Project Euler SeriesThis is a 5th post of ongoing series based on Project Euler.

You can check out the previous post here.

DisclaimerThis blogpost provides solution to the 5th problem from Project Euler.

If you want to figure out a solution yourself, go to the Problem 5's page and come back later :)

When I was in a primary school, I remember we were drawing little tables in Math lessons to find **the least common multiple** or **the greatest common divisor**. These looked like this:

A few years later, when I was learning programming the same tasks were used as a programming exercise, in order to practise looping, accumulating and algorithmic thinking. After even more years have passed, here we are figuring out the same concept but for the Project Euler 🥸

The Problem$2520$ is the smallest number that can be divided by each of the numbers from $1$ to $10$ without any remainder.

What is the smallest positive number that is evenly divisible by all of the numbers from $1$ to $20$ ?

## The Least Common Multiple

### The Simplest Solution

What we need to do is to calculate LCM (the least common multiple) for given numbers range. The simplest approach is quite straight forward. Let's see the code:

```
fun getLeastCommonMultiple(): Long {
val rangeEnd = 20
val input = (2..rangeEnd).toList()
var smallestMultiple = rangeEnd
while (!smallestMultiple.isDividable(input)) {
smallestMultiple += rangeEnd
}
return smallestMultiple
}
fun Long.isDividable(input: List<Int>): Boolean =
input.all { mod(it) == 0 }
```

I decided to use explicit values here, because the problem is well defined and we don't need more general solution, but in that case we could easily parametrize the whole method.
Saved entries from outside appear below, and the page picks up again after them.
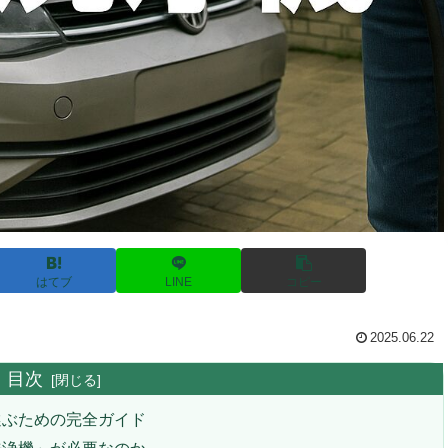
はてブ
LINE
コピー
2025.06.22
目次
選ぶための完全ガイド
洗浄機」が必要なのか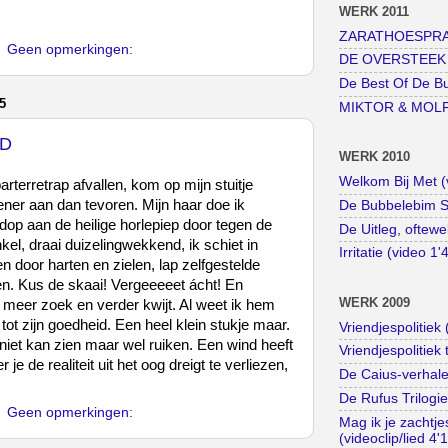
WERK 2011
ZARATHOESPRAAK
Geen opmerkingen:
DE OVERSTEEK (k
De Best Of De B
5
MIKTOR & MOLF (
ND
WERK 2010
Welkom Bij Met (
rterretrap afvallen, kom op mijn stuitje
ener aan dan tevoren. Mijn haar doe ik
De Bubbelebim St
dop aan de heilige horlepiep door tegen de
De Uitleg, oftewe
kel, draai duizelingwekkend, ik schiet in
Irritatie (video 1'
 door harten en zielen, lap zelfgestelde
en. Kus de skaai! Vergeeeeet ácht! En
WERK 2009
s meer zoek en verder kwijt. Al weet ik hem
tot zijn goedheid. Een heel klein stukje maar.
Vriendjespolitiek 
k niet kan zien maar wel ruiken. Een wind heeft
Vriendjespolitiek 
de realiteit uit het oog dreigt te verliezen,
De Caius-verhale
De Rufus Trilogie
Geen opmerkingen:
Mag ik je zachtj
(videoclip/lied 4'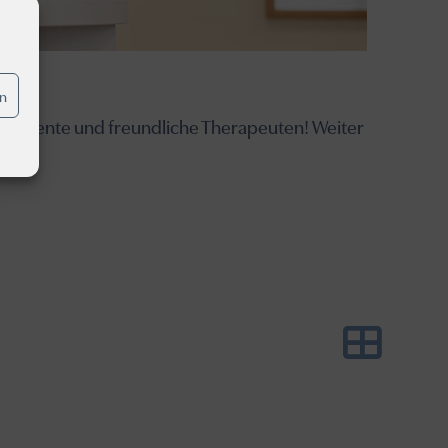
en
kompetente und freundliche Therapeuten! Weiter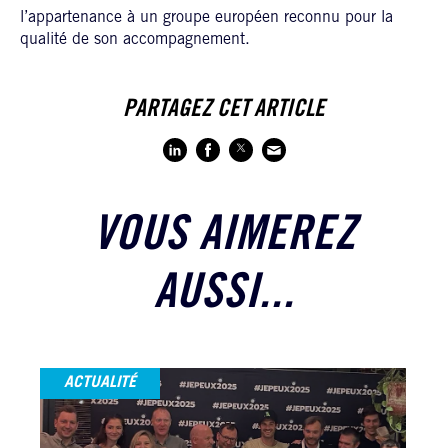
l’appartenance à un groupe européen reconnu pour la
qualité de son accompagnement.
PARTAGEZ CET ARTICLE
VOUS AIMEREZ
AUSSI...
ACTUALITÉ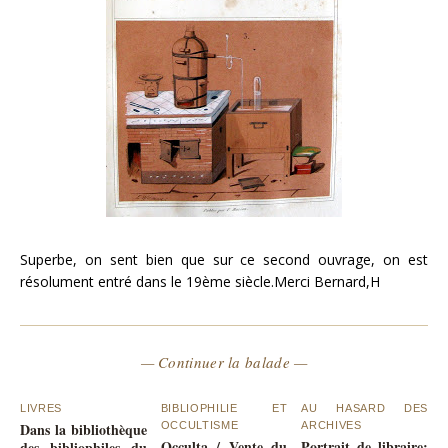
Superbe, on sent bien que sur ce second ouvrage, on est
résolument entré dans le 19ème siècle.Merci Bernard,H
— Continuer la balade —
LIVRES
BIBLIOPHILIE ET
AU HASARD DES
Dans la bibliothèque
OCCULTISME
ARCHIVES
Occulta / Vente du
Portrait de libraire:
des bibliophiles du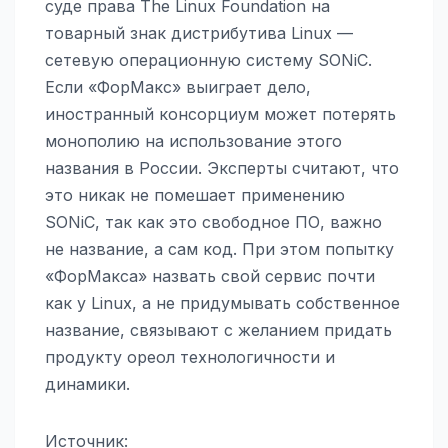
суде права The Linux Foundation на
товарный знак дистрибутива Linux —
сетевую операционную систему SONiC.
Если «ФорМакс» выиграет дело,
иностранный консорциум может потерять
монополию на использование этого
названия в России. Эксперты считают, что
это никак не помешает применению
SONiC, так как это свободное ПО, важно
не название, а сам код. При этом попытку
«ФорМакса» назвать свой сервис почти
как у Linux, а не придумывать собственное
название, связывают с желанием придать
продукту ореол технологичности и
динамики.
Источник: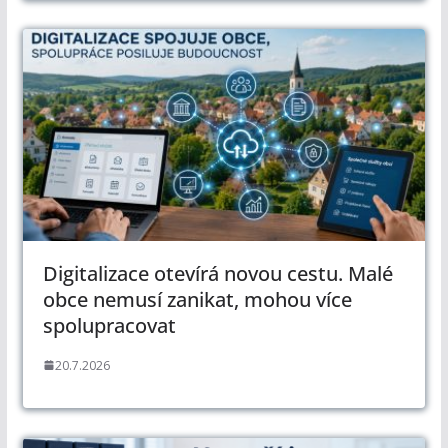
Digitalizace otevírá novou cestu. Malé
obce nemusí zanikat, mohou více
spolupracovat
20.7.2026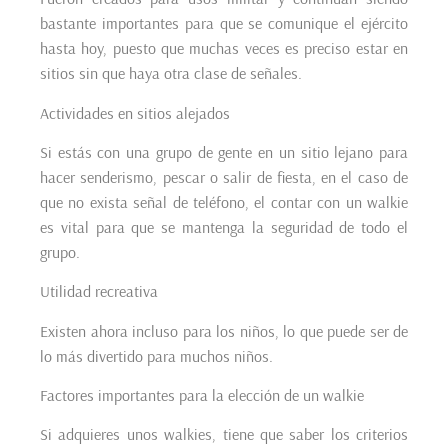
bastante importantes para que se comunique el ejército
hasta hoy, puesto que muchas veces es preciso estar en
sitios sin que haya otra clase de señales.
Actividades en sitios alejados
Si estás con una grupo de gente en un sitio lejano para
hacer senderismo, pescar o salir de fiesta, en el caso de
que no exista señal de teléfono, el contar con un walkie
es vital para que se mantenga la seguridad de todo el
grupo.
Utilidad recreativa
Existen ahora incluso para los niños, lo que puede ser de
lo más divertido para muchos niños.
Factores importantes para la elección de un walkie
Si adquieres unos walkies, tiene que saber los criterios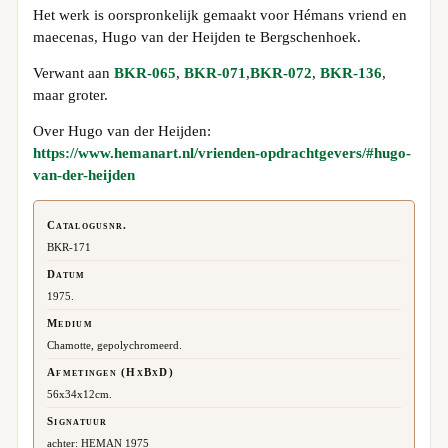
Het werk is oorspronkelijk gemaakt voor Hémans vriend en
maecenas, Hugo van der Heijden te Bergschenhoek.
Verwant aan
BKR-065
,
BKR-071
,
BKR-072
,
BKR-136
,
maar groter.
Over Hugo van der Heijden:
https://www.hemanart.nl/vrienden-opdrachtgevers/#hugo-
van-der-heijden
Catalogusnr.
BKR-171
Datum
1975.
Medium
Chamotte, gepolychromeerd.
Afmetingen (HxBxD)
56x34x12cm.
Signatuur
achter: HEMAN 1975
Anyway, as you can see, we accumulate a number and check if it is divisible by all numbers within the given range. It's not very sophisticated solution, but it works. On my computer it calculates the solution in 150ms, which in that case is totally ok, however let's play a little and find a way to speed this up.

### Primes... Again...

We've already dealt with prime numbers in the 3rd problem. The given range contains some prime numbers, and in order to have an outcome which will be divisible by all contained prime numbers and the rest, we can create a starting number which is a product of all prime numbers within the range. Any number below the product number isn't divisible by the mentioned prime numbers.

In order to determine these prime numbers, we can run a similar algorith as in the the 3rd problem or even we could implement a sieve algorithm, but the given range is very small and I would suggest provide them by hand.

```
fun getLeastCommonMultiple(): Int {
val primes = listOf(2, 3, 5, 7, 11, 13, 17, 19)
val primesProduct = primes.fold(1) { acc, value -> acc * value}
val rangeEnd = 20
val input = (2..rangeEnd).toList()
var smallestMultiple = primesProduct * rangeEnd
while (!smallestMultiple.isDividable(input)) {
smallestMultiple += rangeEnd
}
return smallestMultiple
}
```

You might be wondering why I multiplied the product of primes by $20$ . The reason is simple: in order to find the least common multiple, we must work with multiples of $20$ , the largest number in the given range.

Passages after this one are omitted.